Excerpts from a dataset:
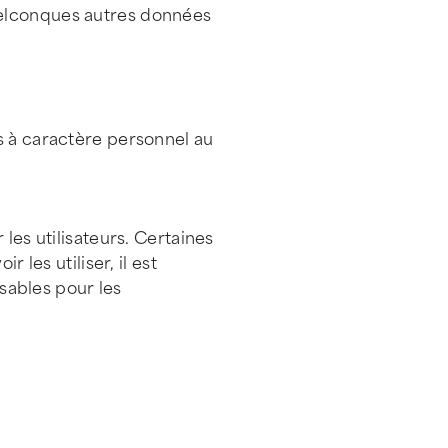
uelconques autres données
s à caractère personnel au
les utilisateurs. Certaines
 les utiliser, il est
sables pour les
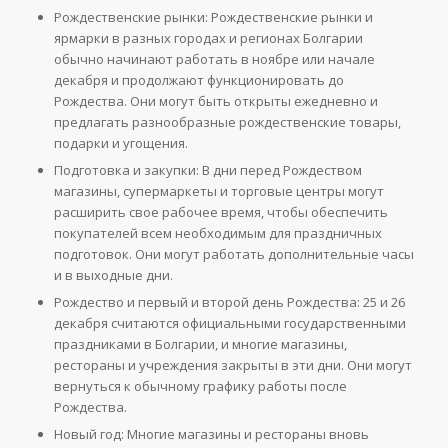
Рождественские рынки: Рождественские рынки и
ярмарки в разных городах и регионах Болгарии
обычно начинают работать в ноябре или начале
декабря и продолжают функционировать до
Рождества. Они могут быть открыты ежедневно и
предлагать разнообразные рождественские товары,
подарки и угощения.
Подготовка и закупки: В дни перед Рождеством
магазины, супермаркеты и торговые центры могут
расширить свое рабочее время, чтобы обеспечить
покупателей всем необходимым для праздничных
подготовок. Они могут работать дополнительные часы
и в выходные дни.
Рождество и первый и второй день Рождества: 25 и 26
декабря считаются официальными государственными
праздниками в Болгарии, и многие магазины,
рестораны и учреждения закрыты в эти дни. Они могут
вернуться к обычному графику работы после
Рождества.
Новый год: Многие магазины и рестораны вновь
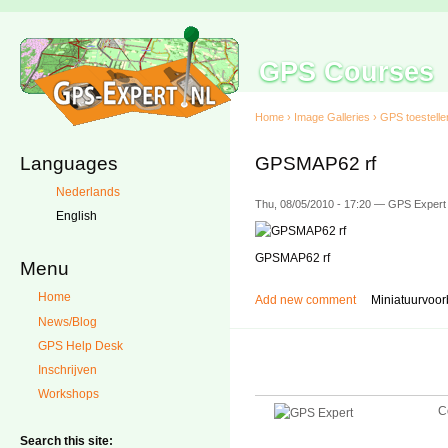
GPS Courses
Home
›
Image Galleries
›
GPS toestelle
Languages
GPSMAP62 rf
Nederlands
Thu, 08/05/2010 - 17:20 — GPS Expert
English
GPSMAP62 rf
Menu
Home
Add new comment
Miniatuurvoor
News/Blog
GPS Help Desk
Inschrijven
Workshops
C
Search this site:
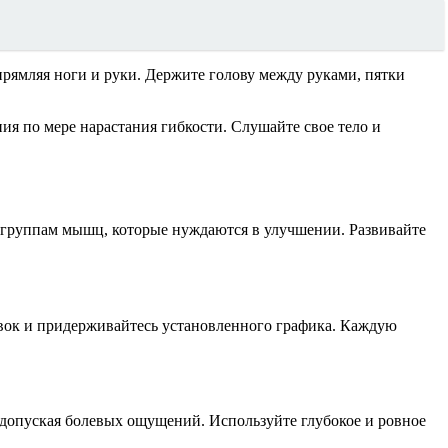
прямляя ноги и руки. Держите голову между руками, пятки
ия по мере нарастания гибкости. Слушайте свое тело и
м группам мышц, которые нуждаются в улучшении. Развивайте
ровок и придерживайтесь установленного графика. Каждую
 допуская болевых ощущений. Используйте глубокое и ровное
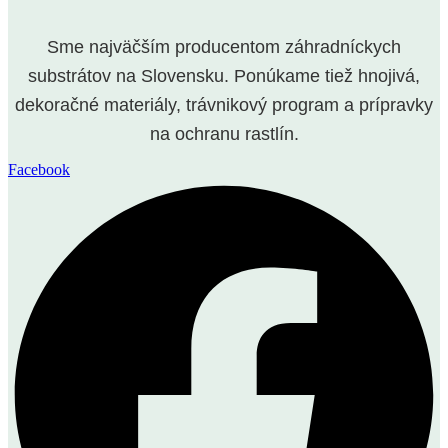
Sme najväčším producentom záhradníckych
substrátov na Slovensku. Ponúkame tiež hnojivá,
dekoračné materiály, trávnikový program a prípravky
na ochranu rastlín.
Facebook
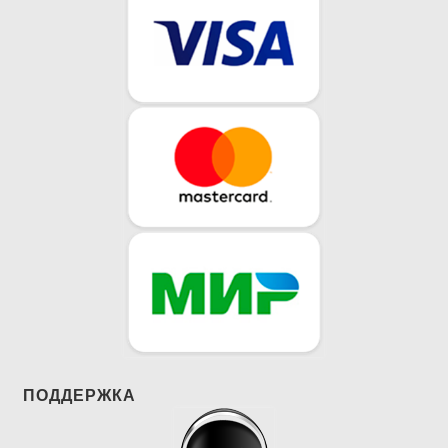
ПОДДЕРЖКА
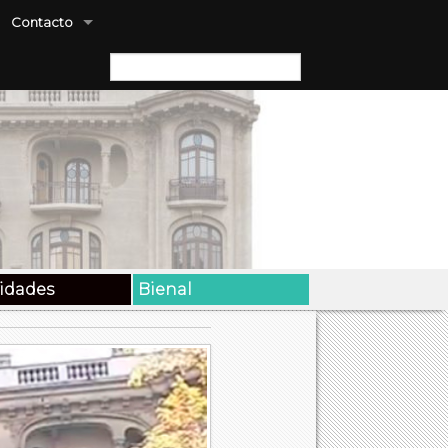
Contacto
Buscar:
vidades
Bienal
* * *
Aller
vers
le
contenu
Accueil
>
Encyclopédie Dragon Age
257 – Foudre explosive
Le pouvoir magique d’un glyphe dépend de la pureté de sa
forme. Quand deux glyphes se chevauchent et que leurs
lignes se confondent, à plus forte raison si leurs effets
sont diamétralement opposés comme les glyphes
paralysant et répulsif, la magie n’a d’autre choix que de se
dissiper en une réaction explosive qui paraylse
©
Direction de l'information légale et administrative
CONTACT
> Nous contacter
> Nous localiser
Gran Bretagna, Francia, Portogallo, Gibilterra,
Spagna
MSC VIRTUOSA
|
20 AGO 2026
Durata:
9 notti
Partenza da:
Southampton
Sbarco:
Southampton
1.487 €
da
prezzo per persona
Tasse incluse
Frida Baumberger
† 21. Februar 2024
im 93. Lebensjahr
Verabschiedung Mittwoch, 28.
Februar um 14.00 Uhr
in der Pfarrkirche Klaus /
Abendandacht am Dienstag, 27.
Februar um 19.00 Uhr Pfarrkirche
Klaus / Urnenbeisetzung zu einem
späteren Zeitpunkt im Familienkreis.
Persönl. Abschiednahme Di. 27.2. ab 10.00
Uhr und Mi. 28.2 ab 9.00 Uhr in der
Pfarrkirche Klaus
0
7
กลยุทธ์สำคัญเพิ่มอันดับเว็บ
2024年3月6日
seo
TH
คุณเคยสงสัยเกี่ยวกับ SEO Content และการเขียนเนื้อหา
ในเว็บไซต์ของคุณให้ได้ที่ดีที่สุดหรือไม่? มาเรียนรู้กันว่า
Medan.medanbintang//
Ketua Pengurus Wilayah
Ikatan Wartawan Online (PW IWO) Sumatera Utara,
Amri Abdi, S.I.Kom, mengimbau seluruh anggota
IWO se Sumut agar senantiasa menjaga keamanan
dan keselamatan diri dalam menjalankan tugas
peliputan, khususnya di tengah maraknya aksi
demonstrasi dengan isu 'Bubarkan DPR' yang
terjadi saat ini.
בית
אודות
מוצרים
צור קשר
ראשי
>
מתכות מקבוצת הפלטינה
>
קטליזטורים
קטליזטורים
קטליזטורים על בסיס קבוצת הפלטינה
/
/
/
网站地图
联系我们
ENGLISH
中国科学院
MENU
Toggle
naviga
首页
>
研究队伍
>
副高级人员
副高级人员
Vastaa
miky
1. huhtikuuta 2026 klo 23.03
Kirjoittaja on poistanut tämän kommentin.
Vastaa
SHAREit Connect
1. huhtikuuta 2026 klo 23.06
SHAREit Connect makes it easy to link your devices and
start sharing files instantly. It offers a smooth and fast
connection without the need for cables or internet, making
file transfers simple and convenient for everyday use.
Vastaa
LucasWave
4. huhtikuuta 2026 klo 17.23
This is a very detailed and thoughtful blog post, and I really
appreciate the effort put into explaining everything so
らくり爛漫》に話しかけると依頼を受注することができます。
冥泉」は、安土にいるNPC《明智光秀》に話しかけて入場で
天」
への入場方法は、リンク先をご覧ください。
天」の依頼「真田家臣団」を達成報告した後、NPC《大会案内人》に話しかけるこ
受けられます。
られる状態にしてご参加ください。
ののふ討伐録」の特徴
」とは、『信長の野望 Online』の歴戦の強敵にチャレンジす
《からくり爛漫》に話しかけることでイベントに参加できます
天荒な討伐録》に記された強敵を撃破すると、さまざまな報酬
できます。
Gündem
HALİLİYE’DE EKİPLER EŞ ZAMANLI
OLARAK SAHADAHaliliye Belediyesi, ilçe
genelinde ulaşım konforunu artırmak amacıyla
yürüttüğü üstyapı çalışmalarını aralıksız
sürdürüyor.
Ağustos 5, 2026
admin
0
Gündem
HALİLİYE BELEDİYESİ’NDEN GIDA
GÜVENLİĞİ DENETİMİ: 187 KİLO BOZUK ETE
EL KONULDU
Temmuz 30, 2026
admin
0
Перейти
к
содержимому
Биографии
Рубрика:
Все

**PROBLEM STATEMENT:** Give again, exactly as written above, each line from the one that has "Inschrijven" to the one that has "Sme najväčším producentom záhradníckych", both included; omit the pictures.

**ANSWER TO THE PROBLEM:**
Inschrijven
Workshops
C
Search this site:
прямляя ноги и руки. Держите голову между руками, пятки
ия по мере нарастания гибкости. Слушайте свое тело и
м группам мышц, которые нуждаются в улучшении. Развивайте
ровок и придерживайтесь установленного графика. Каждую
 допуская болевых ощущений. Используйте глубокое и ровное
Sme najväčším producentom záhradníckych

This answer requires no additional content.